Mercredi, Mars 23, 2011
Bruxelles, Belgique
Selon nos sources au Tchad, les forces gouvernementales auraient appréhendé des contrebandiers d’ivoire responsables de la mort d’au moins 20 éléphants au cours du mois dernier dans la bassin du Congo.  Comme indiqué par IFAW (Fonds international pour la protection des animaux – www.ifaw.org) le mois dernier, la recrudescence du braconnage continue d’échapper à tout contrôle. Le groupe de braconniers tchadiens, qui est aussi lié à l’abattage, l’année dernière, de 7 éléphants dans le parc national de Zakouma, a été appréhendé dimanche soir. Deux d’entre eux ont été arrêtés tandis que deux autres ont été tués.

La nature très lucrative du commerce illégal de l’ivoire induit de forts enjeux à la fois pour les braconniers et pour les rangers qui protègent les éléphants. Il est difficile d’établir le coût en terme de vies humaines et d’éléphants abattus, mais il ne fait aucun doute que cela se chiffre en milliers d’éléphants et que de nombreux contrebandiers, rangers et riverains innocents meurent chaque année du braconnage.

Lors de l’arrestation des braconniers, la Brigade tchadienne de la protection de l’environnement et de la lutte anti-braconnage a confisqué des armes de guerre de type AK47, des chevaux et 15 défenses d’éléphants.

“Les éléphants sont en danger,” déclare Céline Sissler-Bienvenu, experte en lutte anti-braconnage d’IFAW. “L’Union Européenne doit s’impliquer davantage et aider financièrement les pays de l’aire de répartition dans leur lutte pour protéger les éléphants  des braconniers qui sont impitoyables et bien organisés.”

La population d’éléphants au Tchad est soumise à une pression sévère. En  2010, il ne restait que 2 500 éléphants au Tchad, soit un diminution de 37,5% en seulement 4 ans, bien loin des 4000 éléphants dénombrés en 2006.

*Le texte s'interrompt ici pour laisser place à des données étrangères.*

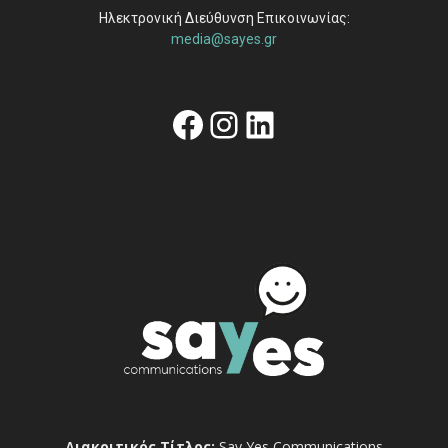
Ηλεκτρονική Διεύθυνση Επικοινωνίας:
media@sayes.gr
Facebook
Instagram
Linkedin
Διακριτικός Τίτλος:
Say Yes Communications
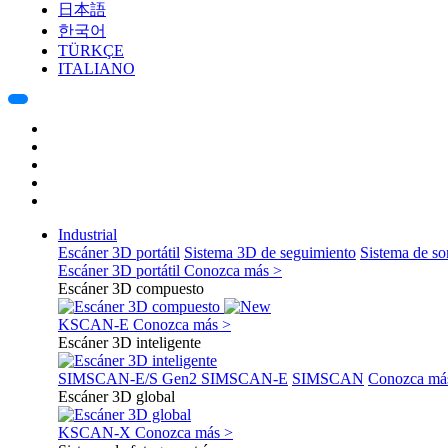
日本語
한국어
TÜRKÇE
ITALIANO
Industrial
Escáner 3D portátil
Sistema 3D de seguimiento
Sistema de s
Escáner 3D portátil
Conozca más >
Escáner 3D compuesto
KSCAN-E
Conozca más >
Escáner 3D inteligente
SIMSCAN-E/S Gen2
SIMSCAN-E
SIMSCAN
Conozca má
Escáner 3D global
KSCAN-X
Conozca más >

“On ne peut pas dire avec certitude quelle était la destination de cet ivoire mais l’ONG locale SOS Eléphants du Tchad sur le terrain indique que les acheteurs les plus probables de l’ivoire pourraient être les membres de la communauté chinoise qui travaillent pour une société pétrolière proche,” poursuit Céline Sissler-Bienvenu. “IFAW fait tout ce qui est en son pouvoir pour réduire la demande en Asie à travers des campagnes de sensibilisation de la population et des enquêtes de terrain, et renforce la capacité des patrouilles de lutte anti-braconnage en Afrique pour combattre ce commerce cruel et morbide. Nous avons besoin du soutien politique et financier de l’Union Européenne si nous voulons mettre fin à ce massacre et à l’impact terrible qu’il a sur les communautés des pays de l’aire de répartition de l’éléphant.”

SOS Eléphants au Tchad, l’ONG locale va déposer plainte auprès du Procureur de N'djamena et se constituer partie civile contre les braconniers.

Bien qu’il soit difficile d’évaluer la valeur exacte de l’ivoire au marché noir, de récents rapports indiquent qu’il peut être vendu en Chine jusqu’à 1 700$ le kilo [i]. En partant de l’hypothèse conservatrice qu’une défense pèse 10kg par pièce, les 15 défenses saisies représentent une valeur  marchande de 255 000$.